Ancient Bulgarian fire-worshipping ritual pinterest.at photo
Fire-walking dance pinterest.at photo
During the First World War, she said, a fire-walker named Zlata from the nearby village of Urgari became famous. She was brutally accurate in predicting which of the village's young men would never return from the war. The firewalker can see the future in the coals, but here the future is always bad news. The Greek women who come to the Great Sacred Spring today are descendants of those firewalkers. Their forefathers had seen it all before the Balkan wars, with superhuman foresight: the wars, the exile, the loss of homes, livestock and children, the long, plundered road that already led to Greece.
"Why?" They flopped down in the ashes and wailed, "Why do we have to farm, have children, build houses? Woo-oo-oo-oo-oo-oo-oo-oo-oo-oo the blackest of blacks!"
They used to live next door to the house I was renting, and before it all happened, they already knew they would lose it forever. Many families had lost babies and children in the forests during the great migration after the Balkan Wars. Refugees of every race were attacked by a motley crew of all kinds, and even children were not spared. This is the classic Balkan dilemma: civilians are more afraid of war than combatants, and the remnants of the war endure in the shadows to this day.

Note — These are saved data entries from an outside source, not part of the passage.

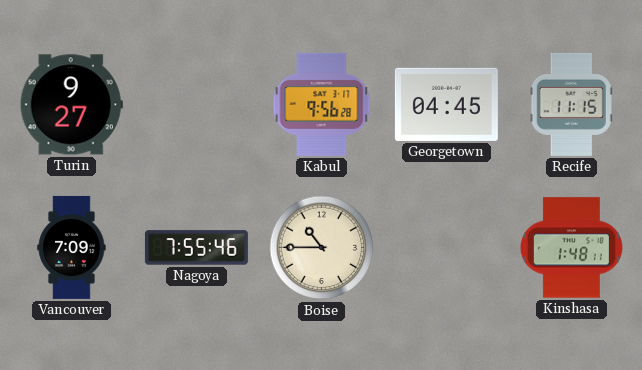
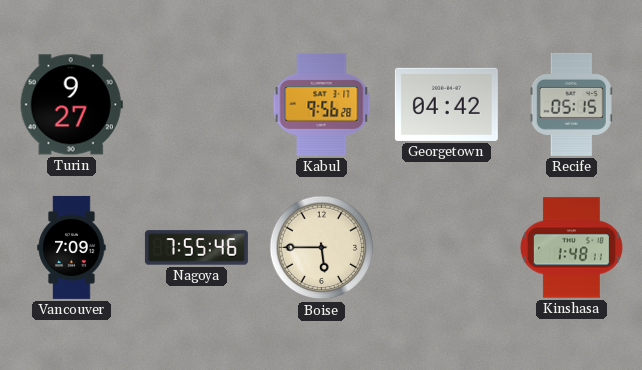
Georgetown: 04:45 -> 04:42
Recife: 11:15 -> 05:15
Boise: 10:45 -> 5:45
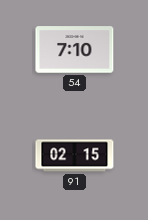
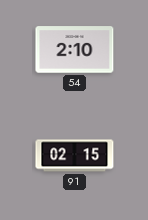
54: 7:10 -> 2:10
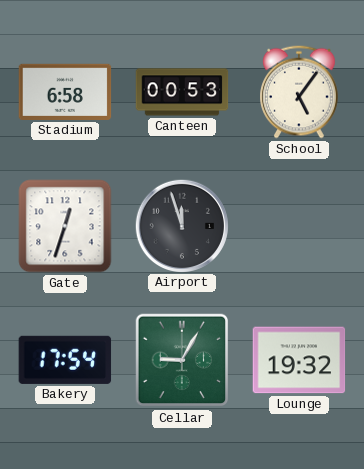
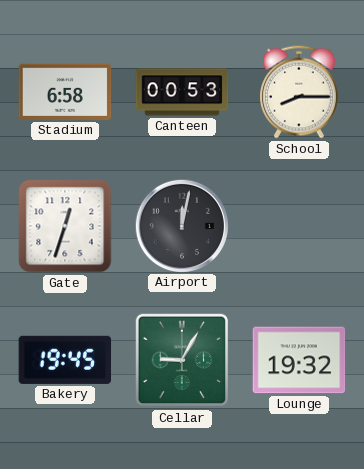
School: 5:06 -> 8:15
Airport: 11:57 -> 12:02
Bakery: 17:54 -> 19:45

"Fire and water," says Marina, "together they are a kind of pooled therapy. Without it, one goes mad." She continues, "Fire and water, at once purifying and destructive. That is why those who travel by fire must convey something."
"Convey what?"
"Suffering," Marina said, stomping out her cigarette on a tree root, "we all know suffering, but experiencing it, experiencing fire and water, bringing others together to empathize with it - it's an experience that comes from elsewhere experience, so the love of fire is not a family tradition."